■ **Supplied records**
———

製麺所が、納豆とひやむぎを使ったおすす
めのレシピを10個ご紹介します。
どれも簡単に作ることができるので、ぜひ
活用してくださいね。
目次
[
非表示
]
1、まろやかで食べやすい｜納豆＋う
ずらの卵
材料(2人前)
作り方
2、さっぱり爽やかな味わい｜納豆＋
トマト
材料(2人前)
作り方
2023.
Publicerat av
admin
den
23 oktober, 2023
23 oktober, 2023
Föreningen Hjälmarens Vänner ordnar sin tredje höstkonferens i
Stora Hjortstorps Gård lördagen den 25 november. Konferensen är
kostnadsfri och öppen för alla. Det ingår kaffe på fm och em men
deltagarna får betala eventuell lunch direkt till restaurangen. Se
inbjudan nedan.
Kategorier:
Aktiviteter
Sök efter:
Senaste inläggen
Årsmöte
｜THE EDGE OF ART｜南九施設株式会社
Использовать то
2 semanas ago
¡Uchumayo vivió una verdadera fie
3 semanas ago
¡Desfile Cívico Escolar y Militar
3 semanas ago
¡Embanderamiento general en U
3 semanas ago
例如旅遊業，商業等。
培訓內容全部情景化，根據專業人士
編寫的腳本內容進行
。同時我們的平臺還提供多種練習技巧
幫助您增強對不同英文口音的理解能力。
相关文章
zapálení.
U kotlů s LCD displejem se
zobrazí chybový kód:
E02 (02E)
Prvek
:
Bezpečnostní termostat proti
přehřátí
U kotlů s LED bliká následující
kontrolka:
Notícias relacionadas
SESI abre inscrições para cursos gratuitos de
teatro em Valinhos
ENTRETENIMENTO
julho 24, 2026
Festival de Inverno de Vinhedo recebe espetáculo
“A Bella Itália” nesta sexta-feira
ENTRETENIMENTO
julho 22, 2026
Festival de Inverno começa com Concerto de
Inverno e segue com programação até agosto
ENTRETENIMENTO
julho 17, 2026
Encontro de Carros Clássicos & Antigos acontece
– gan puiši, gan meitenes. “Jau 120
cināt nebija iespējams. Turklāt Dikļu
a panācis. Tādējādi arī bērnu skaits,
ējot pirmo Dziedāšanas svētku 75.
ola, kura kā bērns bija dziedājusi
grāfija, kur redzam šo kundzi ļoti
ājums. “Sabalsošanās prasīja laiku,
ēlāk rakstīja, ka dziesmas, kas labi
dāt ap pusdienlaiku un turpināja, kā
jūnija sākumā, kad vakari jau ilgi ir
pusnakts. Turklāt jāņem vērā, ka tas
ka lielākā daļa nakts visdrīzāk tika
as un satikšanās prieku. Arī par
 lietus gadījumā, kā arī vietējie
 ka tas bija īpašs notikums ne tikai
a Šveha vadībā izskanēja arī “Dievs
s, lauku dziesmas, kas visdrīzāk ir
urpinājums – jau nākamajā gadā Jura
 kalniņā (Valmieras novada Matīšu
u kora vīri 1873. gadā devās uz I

———

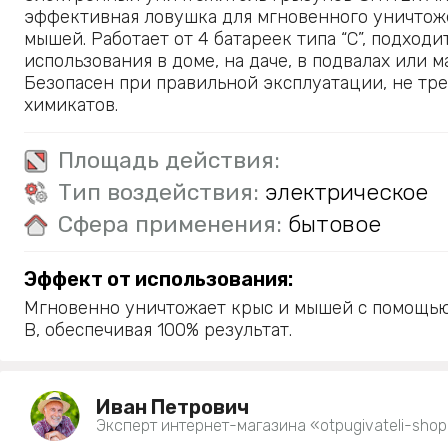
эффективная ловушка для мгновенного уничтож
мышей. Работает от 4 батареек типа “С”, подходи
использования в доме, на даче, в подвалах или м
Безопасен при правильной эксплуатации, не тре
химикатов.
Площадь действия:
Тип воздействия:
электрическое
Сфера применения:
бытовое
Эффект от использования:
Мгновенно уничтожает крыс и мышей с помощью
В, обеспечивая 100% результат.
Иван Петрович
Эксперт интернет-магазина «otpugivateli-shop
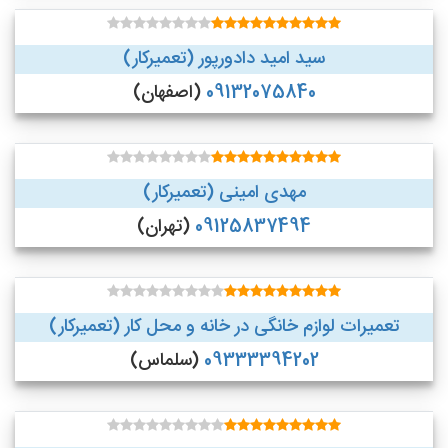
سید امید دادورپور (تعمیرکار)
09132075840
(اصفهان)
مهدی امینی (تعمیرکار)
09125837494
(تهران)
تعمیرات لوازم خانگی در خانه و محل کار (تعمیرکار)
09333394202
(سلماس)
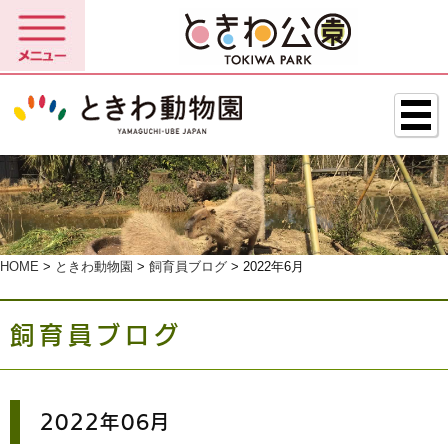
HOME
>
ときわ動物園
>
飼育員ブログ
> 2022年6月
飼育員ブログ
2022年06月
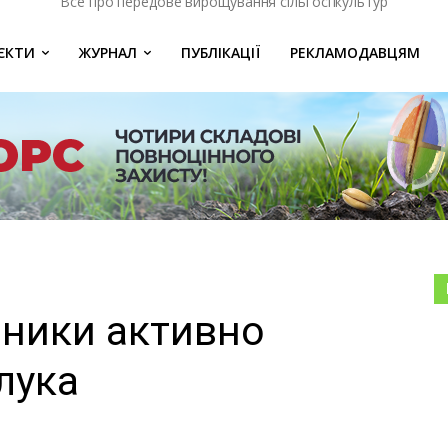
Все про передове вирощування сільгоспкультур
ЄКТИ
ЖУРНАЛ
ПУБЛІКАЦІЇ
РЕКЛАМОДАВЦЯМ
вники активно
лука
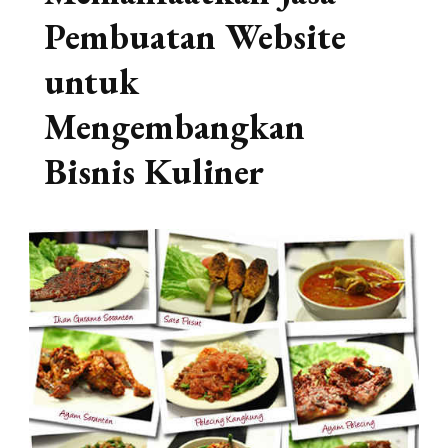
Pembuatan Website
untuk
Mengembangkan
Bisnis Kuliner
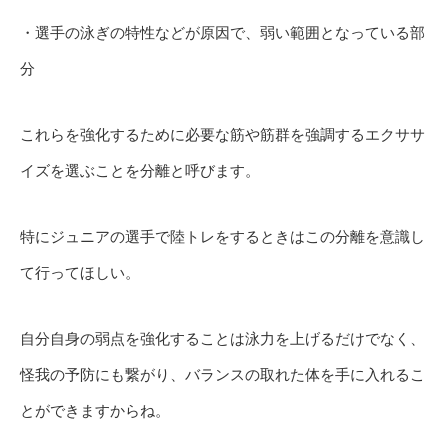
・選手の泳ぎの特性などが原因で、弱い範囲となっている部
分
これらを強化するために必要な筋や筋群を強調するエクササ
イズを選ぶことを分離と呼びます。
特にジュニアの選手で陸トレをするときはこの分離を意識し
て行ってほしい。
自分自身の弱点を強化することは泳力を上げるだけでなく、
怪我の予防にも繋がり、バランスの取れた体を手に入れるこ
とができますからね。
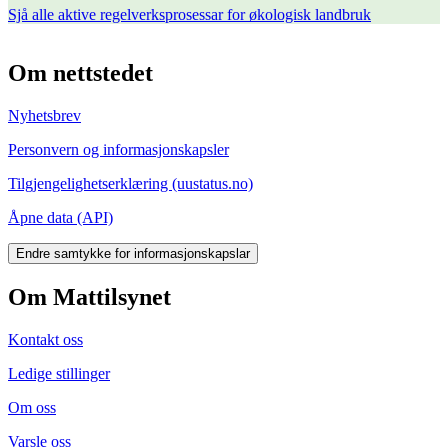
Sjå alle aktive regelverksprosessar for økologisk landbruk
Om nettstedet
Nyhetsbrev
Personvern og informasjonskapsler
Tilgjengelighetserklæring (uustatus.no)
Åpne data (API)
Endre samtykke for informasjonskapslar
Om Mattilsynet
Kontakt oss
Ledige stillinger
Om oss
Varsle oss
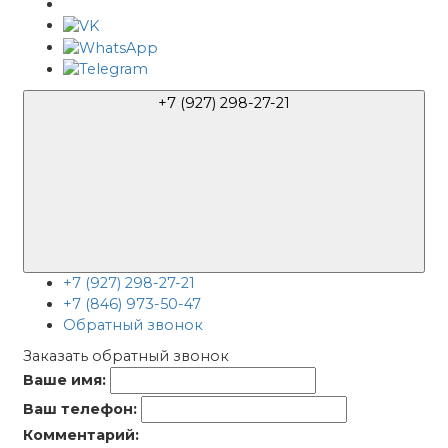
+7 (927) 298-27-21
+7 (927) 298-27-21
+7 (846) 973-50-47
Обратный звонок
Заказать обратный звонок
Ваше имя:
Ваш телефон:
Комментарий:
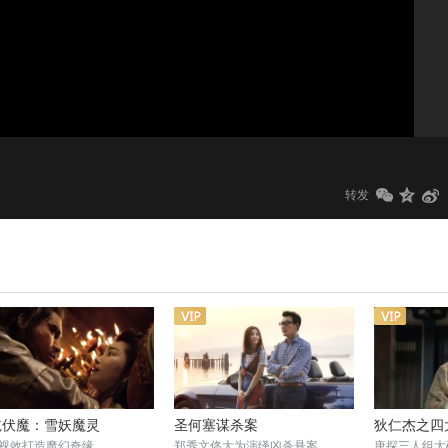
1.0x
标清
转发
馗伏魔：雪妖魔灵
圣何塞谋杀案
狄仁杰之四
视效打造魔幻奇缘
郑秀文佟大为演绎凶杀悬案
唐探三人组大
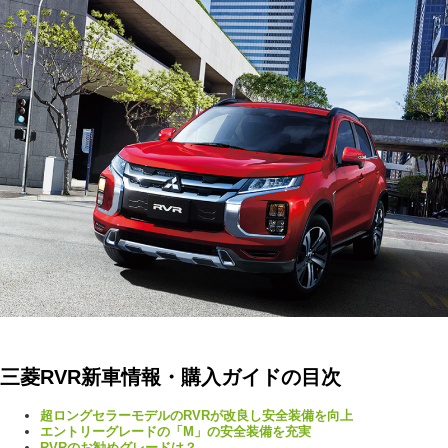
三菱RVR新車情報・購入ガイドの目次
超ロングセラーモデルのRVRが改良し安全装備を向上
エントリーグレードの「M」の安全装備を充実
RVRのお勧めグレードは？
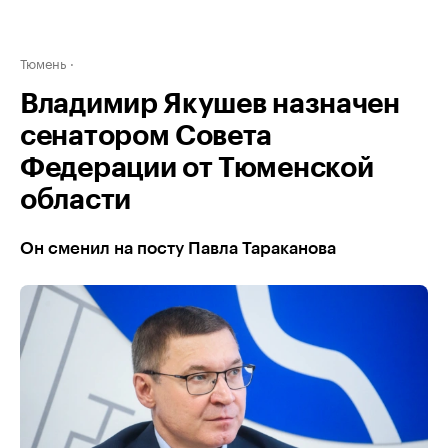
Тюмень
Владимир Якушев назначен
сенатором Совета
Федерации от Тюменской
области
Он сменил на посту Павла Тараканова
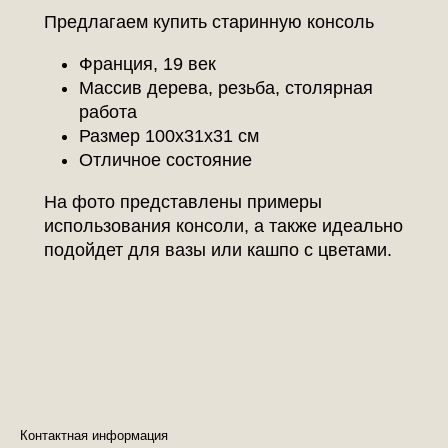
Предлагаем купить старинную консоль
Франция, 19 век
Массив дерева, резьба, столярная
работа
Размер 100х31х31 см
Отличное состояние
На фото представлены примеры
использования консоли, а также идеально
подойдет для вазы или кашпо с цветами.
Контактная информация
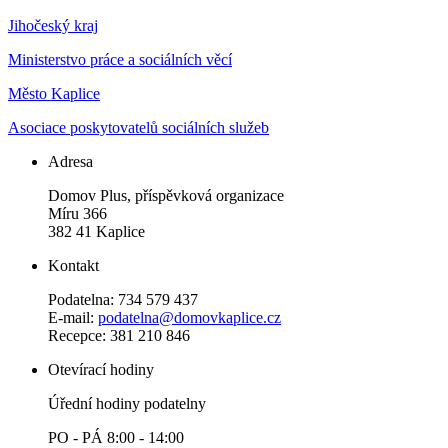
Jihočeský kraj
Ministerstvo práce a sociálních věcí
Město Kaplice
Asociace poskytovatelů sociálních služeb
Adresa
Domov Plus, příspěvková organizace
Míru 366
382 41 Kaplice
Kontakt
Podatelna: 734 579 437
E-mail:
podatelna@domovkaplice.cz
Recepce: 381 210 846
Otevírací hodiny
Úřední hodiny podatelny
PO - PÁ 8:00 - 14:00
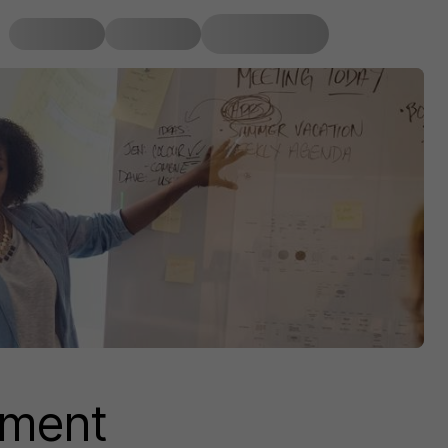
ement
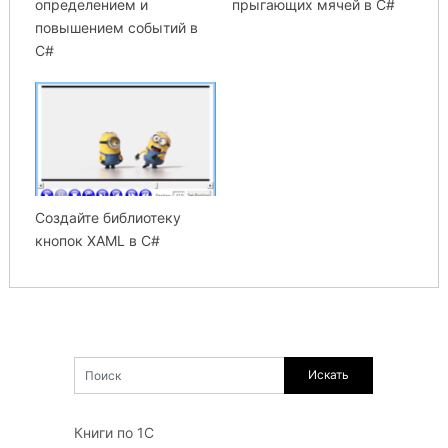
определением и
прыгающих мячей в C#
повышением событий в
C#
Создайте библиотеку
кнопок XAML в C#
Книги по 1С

———

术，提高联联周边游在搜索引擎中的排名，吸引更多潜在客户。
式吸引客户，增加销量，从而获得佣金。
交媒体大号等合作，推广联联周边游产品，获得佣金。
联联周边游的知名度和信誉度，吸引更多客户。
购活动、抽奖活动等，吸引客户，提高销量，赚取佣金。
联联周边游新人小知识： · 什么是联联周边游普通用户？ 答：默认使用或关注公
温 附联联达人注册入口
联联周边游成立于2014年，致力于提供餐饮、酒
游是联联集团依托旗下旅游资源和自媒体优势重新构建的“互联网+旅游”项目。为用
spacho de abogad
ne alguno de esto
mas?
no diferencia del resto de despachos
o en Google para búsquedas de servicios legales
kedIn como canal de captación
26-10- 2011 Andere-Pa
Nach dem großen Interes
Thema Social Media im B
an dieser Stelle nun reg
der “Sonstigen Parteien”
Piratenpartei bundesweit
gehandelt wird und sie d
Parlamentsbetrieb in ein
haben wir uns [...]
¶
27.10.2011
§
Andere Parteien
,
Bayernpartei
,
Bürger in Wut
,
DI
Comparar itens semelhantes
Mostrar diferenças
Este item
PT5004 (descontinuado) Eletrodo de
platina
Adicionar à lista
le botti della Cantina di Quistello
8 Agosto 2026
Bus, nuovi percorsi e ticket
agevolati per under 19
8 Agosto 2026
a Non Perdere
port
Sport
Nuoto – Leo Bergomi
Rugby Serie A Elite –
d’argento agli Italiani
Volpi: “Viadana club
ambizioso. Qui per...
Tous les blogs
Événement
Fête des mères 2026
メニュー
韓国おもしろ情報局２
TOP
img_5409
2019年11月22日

———

■ **The problem**
Where a line in the listing above contains "звонок", copy that line.

■ **The answer**
Обратный звонок
Заказать обратный звонок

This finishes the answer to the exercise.